### Task requirements
Would you restate each line of the data below word for word, without its pictures?

---------- Given entries

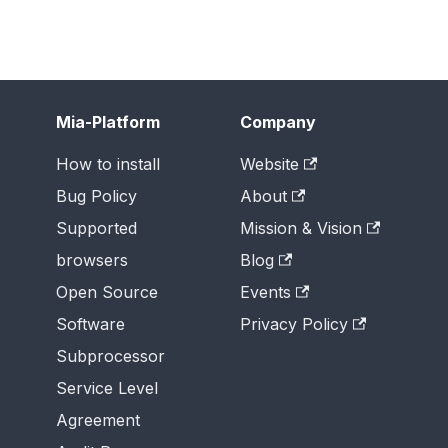
Mia-Platform
Company
How to install
Website
Bug Policy
About
Supported
Mission & Vision
browsers
Blog
Open Source
Events
Software
Privacy Policy
Subprocessor
Service Level
Agreement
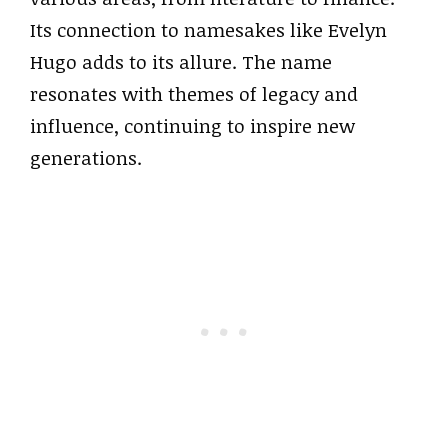
Its connection to namesakes like Evelyn
Hugo adds to its allure. The name
resonates with themes of legacy and
influence, continuing to inspire new
generations.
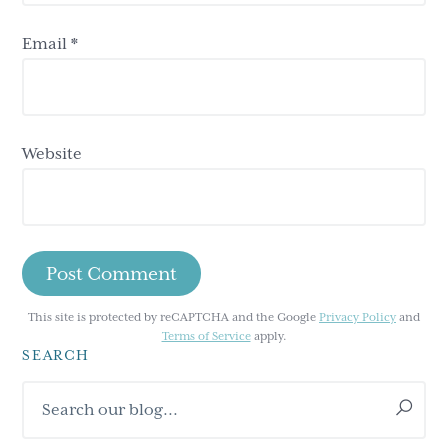
Email
*
Website
This site is protected by reCAPTCHA and the Google
Privacy Policy
and
Terms of Service
apply.
SEARCH
Primary
Search
Sidebar
our
blog...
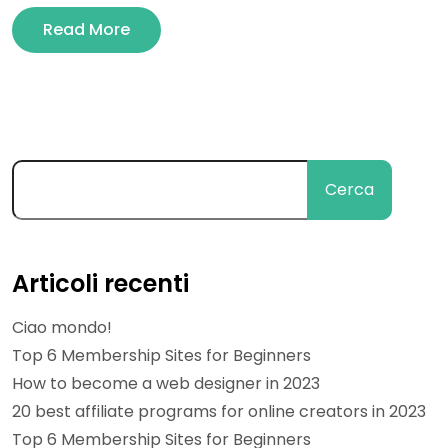
Read More
Cerca
Articoli recenti
Ciao mondo!
Top 6 Membership Sites for Beginners
How to become a web designer in 2023
20 best affiliate programs for online creators in 2023
Top 6 Membership Sites for Beginners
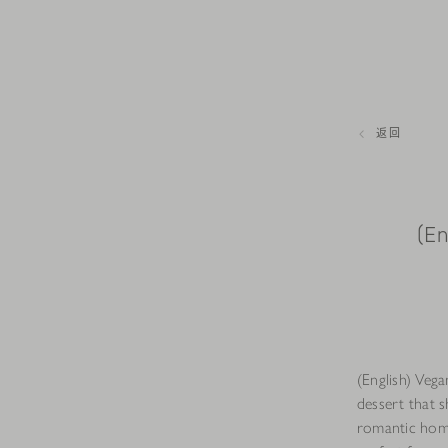
返回
(En
(English) Vega
dessert that s
romantic home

--------------------

### Exercise result
Mia-Platform
Company
How to install
Website
Bug Policy
About
Supported
Mission & Vision
browsers
Blog
Open Source
Events
Software
Privacy Policy
Subprocessor
Service Level
Agreement
Its connection to namesakes like Evelyn
Hugo adds to its allure. The name
resonates with themes of legacy and
influence, continuing to inspire new
generations.
Email
*
Website
This site is protected by reCAPTCHA and the Google
Privacy Policy
and
Terms of Service
apply.
SEARCH
Primary
Search
Sidebar
our
blog...
Read More
Cerca
Articoli recenti
Ciao mondo!
Top 6 Membership Sites for Beginners
How to become a web designer in 2023
20 best affiliate programs for online creators in 2023
Top 6 Membership Sites for Beginners
返回
(En
(English) Vega
dessert that s
romantic home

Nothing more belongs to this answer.